August 2023
tl;dr: A generalist robotic control agent, powered by a data-absorbent model architecture, trained on diverse and large-scale robotics dataset.
The key to foundation models and LLMs lies in the open-ended, task agnostic training. (GBB is deadend.) RT-1 aimed to be the LLM for robotic control. RT-1 input is language and vision observations, and maps them to robot actions. It learns robot policies to solve language conditioned tasks from vision.
Robotic dataset is more expensive to collect (requires engineering-heavy automation, or human demo), and thus training a multitask backbone model is of importance. --> Synthetic data is perhaps another way?

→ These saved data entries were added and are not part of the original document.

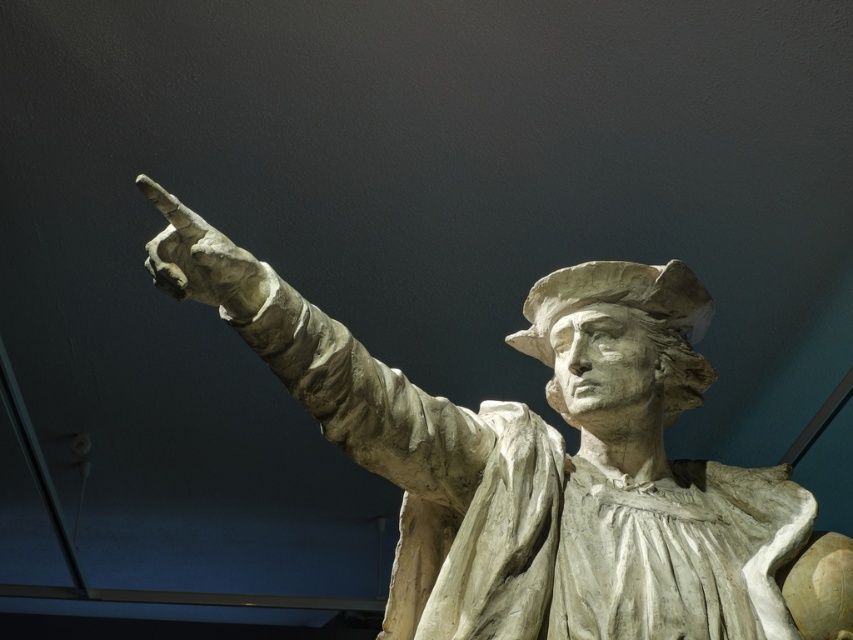 Question: Can you confirm if white stone statue at center is positioned above white stone hand at upper left?

Choices:
 (A) no
 (B) yes

Answer: (A)

Question: Which object is closer to the camera taking this photo?

Choices:
 (A) white stone hand at upper left
 (B) white stone statue at center

Answer: (A)

Question: Is white stone statue at center further to the viewer compared to white stone hand at upper left?

Choices:
 (A) yes
 (B) no

Answer: (A)

Question: Which point appears farthest from the camera in this image?

Choices:
 (A) (212, 296)
 (B) (492, 563)

Answer: (B)

Question: Is white stone statue at center to the left of white stone hand at upper left from the viewer's perspective?

Choices:
 (A) no
 (B) yes

Answer: (A)

Question: Which of the following is the farthest from the observer?

Choices:
 (A) (163, 278)
 (B) (396, 588)

Answer: (B) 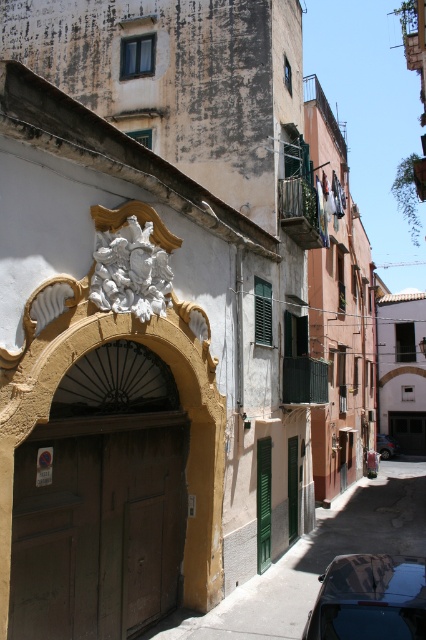 Question: Does shiny black car at lower right have a greater width compared to metallic silver car at center?

Choices:
 (A) no
 (B) yes

Answer: (A)

Question: In this image, where is shiny black car at lower right located relative to metallic silver car at center?

Choices:
 (A) left
 (B) right

Answer: (A)

Question: Does shiny black car at lower right have a larger size compared to metallic silver car at center?

Choices:
 (A) no
 (B) yes

Answer: (A)

Question: Which of the following is the farthest from the observer?

Choices:
 (A) metallic silver car at center
 (B) shiny black car at lower right

Answer: (A) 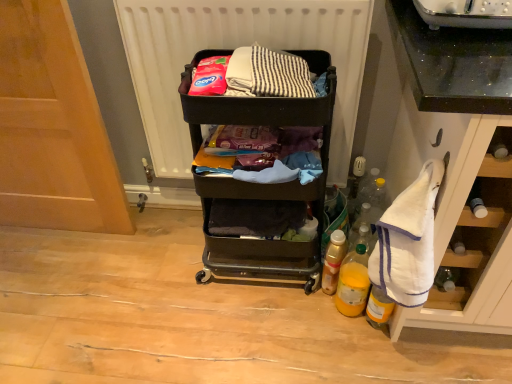 What are the coordinates of `vacant space to the right of yellow translucent bottle at lower right, arranged as the 3th bottle when viewed from the left` in the screenshot? It's located at (428, 339). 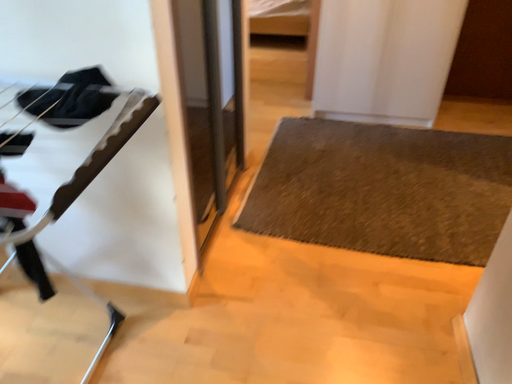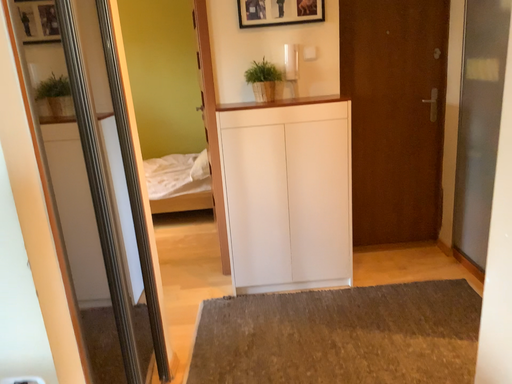 Question: Which way did the camera rotate in the video?

Choices:
 (A) rotated upward
 (B) rotated downward

Answer: (A) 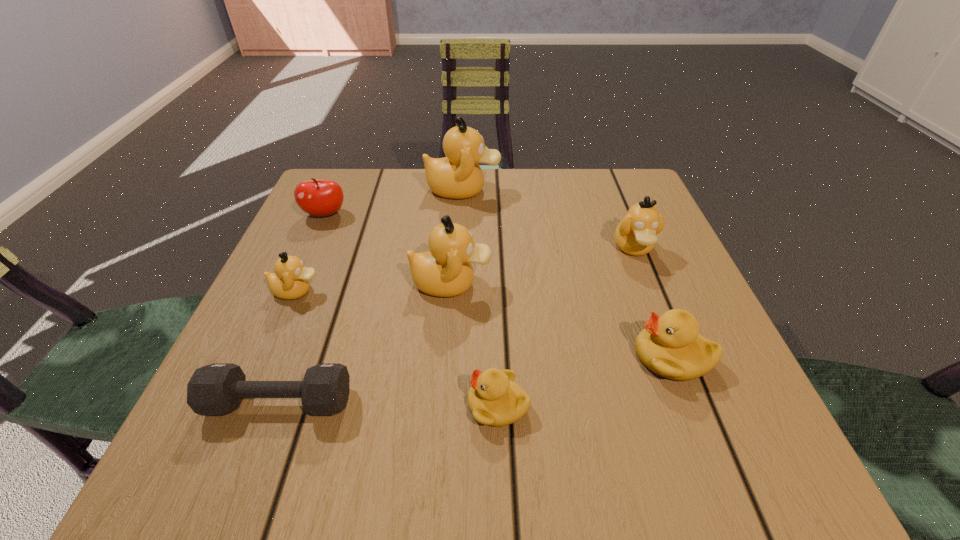 Image resolution: width=960 pixels, height=540 pixels. What are the coordinates of `duckling located at the left edge` in the screenshot? It's located at (290, 281).

Where is `dumbbell situated at the left edge`? dumbbell situated at the left edge is located at coordinates click(x=214, y=390).

Locate an element on the screen. object present at the far left corner is located at coordinates (x=315, y=197).

Locate an element on the screen. object present at the near left corner is located at coordinates (214, 390).

Where is `vacant space at the far edge of the desktop`? Image resolution: width=960 pixels, height=540 pixels. vacant space at the far edge of the desktop is located at coordinates (470, 219).

Identify the location of free region at the near edge. (342, 456).

What are the coordinates of `free space at the left edge of the desktop` in the screenshot? It's located at (278, 322).

At what (x,y) coordinates should I click in order to perform the action: click on vacant point at the right edge. Please return your answer as a coordinate pair (x, y). The height and width of the screenshot is (540, 960). Looking at the image, I should click on (636, 321).

At what (x,y) coordinates should I click in order to perform the action: click on free region at the far left corner. Please return your answer as a coordinate pair (x, y). Looking at the image, I should click on (372, 181).

You are a GUI agent. You are given a task and a screenshot of the screen. Output one action in this format:
    pyautogui.click(x=<x>, y=<y>)
    Task: Click on the free location at the far right corner of the desktop
    
    Given the screenshot: What is the action you would take?
    pyautogui.click(x=642, y=190) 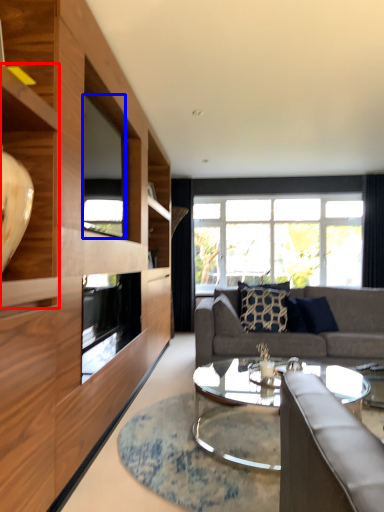 Question: Which object is closer to the camera taking this photo, shelf (highlighted by a red box) or window screen (highlighted by a blue box)?

Choices:
 (A) shelf
 (B) window screen

Answer: (A) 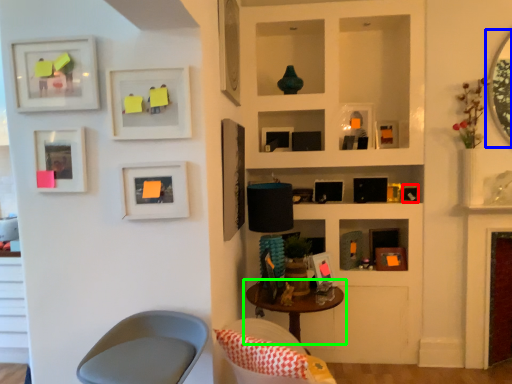 Question: Which object is positioned closest to picture frame (highlighted by a red box)? Select from mirror (highlighted by a blue box) and table (highlighted by a green box).

Choices:
 (A) mirror
 (B) table

Answer: (A) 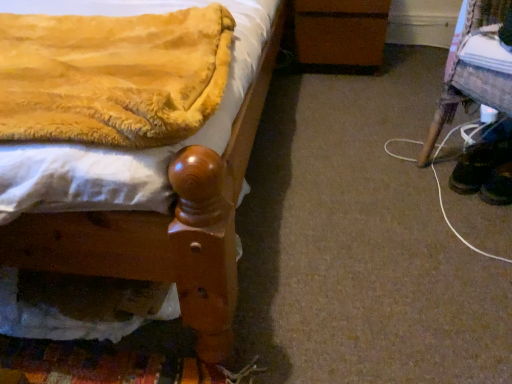 Question: Could you tell me if wooden stool at lower right is turned towards brown wooden changing table at center?

Choices:
 (A) no
 (B) yes

Answer: (A)

Question: Considering the relative positions of wooden stool at lower right and brown wooden changing table at center in the image provided, is wooden stool at lower right in front of brown wooden changing table at center?

Choices:
 (A) yes
 (B) no

Answer: (A)

Question: Does wooden stool at lower right appear on the right side of brown wooden changing table at center?

Choices:
 (A) no
 (B) yes

Answer: (B)

Question: Is wooden stool at lower right wider than brown wooden changing table at center?

Choices:
 (A) no
 (B) yes

Answer: (A)

Question: From a real-world perspective, is wooden stool at lower right on brown wooden changing table at center?

Choices:
 (A) no
 (B) yes

Answer: (B)

Question: Is velvet yellow blanket at upper left wider or thinner than black suede shoes at lower right, the first footwear when ordered from right to left?

Choices:
 (A) wide
 (B) thin

Answer: (A)

Question: From the image's perspective, is velvet yellow blanket at upper left above or below black suede shoes at lower right, the first footwear when ordered from right to left?

Choices:
 (A) above
 (B) below

Answer: (A)

Question: Is velvet yellow blanket at upper left bigger or smaller than black suede shoes at lower right, the first footwear when ordered from right to left?

Choices:
 (A) big
 (B) small

Answer: (A)

Question: Is point (68, 38) closer or farther from the camera than point (509, 198)?

Choices:
 (A) closer
 (B) farther

Answer: (A)

Question: Relative to black leather shoes at lower right, which ranks as the first footwear in left-to-right order, is velvet yellow blanket at upper left in front or behind?

Choices:
 (A) behind
 (B) front

Answer: (B)

Question: Considering the relative positions of velvet yellow blanket at upper left and black leather shoes at lower right, acting as the 2th footwear starting from the right, in the image provided, is velvet yellow blanket at upper left to the left or to the right of black leather shoes at lower right, acting as the 2th footwear starting from the right,?

Choices:
 (A) right
 (B) left

Answer: (B)

Question: Does point (84, 112) appear closer or farther from the camera than point (502, 147)?

Choices:
 (A) closer
 (B) farther

Answer: (A)

Question: Looking at their shapes, would you say velvet yellow blanket at upper left is wider or thinner than black leather shoes at lower right, which ranks as the first footwear in left-to-right order?

Choices:
 (A) thin
 (B) wide

Answer: (B)

Question: Considering the positions of black suede shoes at lower right, which is the 2th footwear in left-to-right order, and brown wooden changing table at center in the image, is black suede shoes at lower right, which is the 2th footwear in left-to-right order, bigger or smaller than brown wooden changing table at center?

Choices:
 (A) big
 (B) small

Answer: (B)

Question: Is black suede shoes at lower right, the first footwear when ordered from right to left, taller or shorter than brown wooden changing table at center?

Choices:
 (A) short
 (B) tall

Answer: (A) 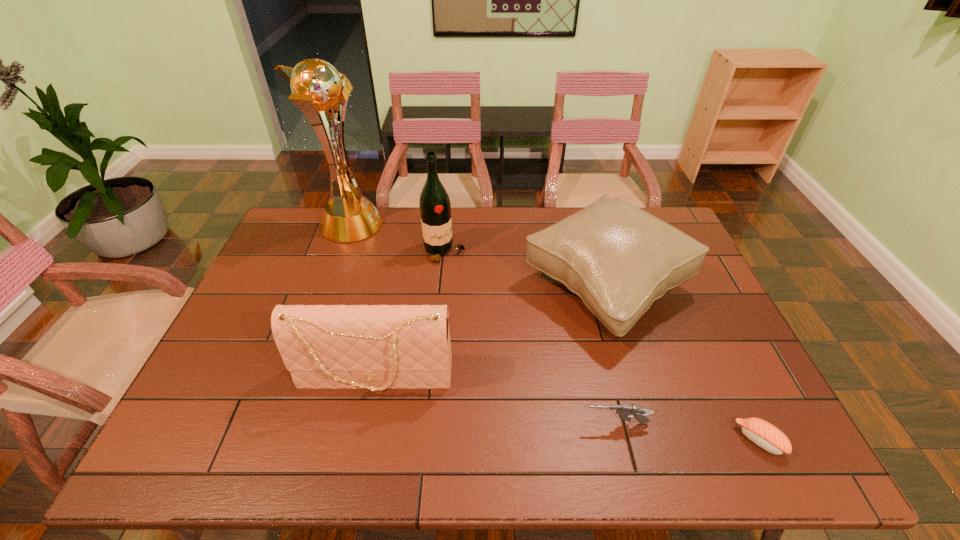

RT-1 focuses on low-level control tasks (skills), such as picking up an apple. RT-1 is not able to do high level task planning. In say-can terminology, RT-1 focuses on the can part, not the say part. This is perhaps why RT-1 does not use pretrained LLM/VLM model, and RT-2 may be an overkill. (Based on the assumption that RT-2 cannot do high level task planning.) RT-1 does not use pretrained LLM and thus is quite similar to Gato and Mile, and the world-model papers (such as daydreamer and dreamer series).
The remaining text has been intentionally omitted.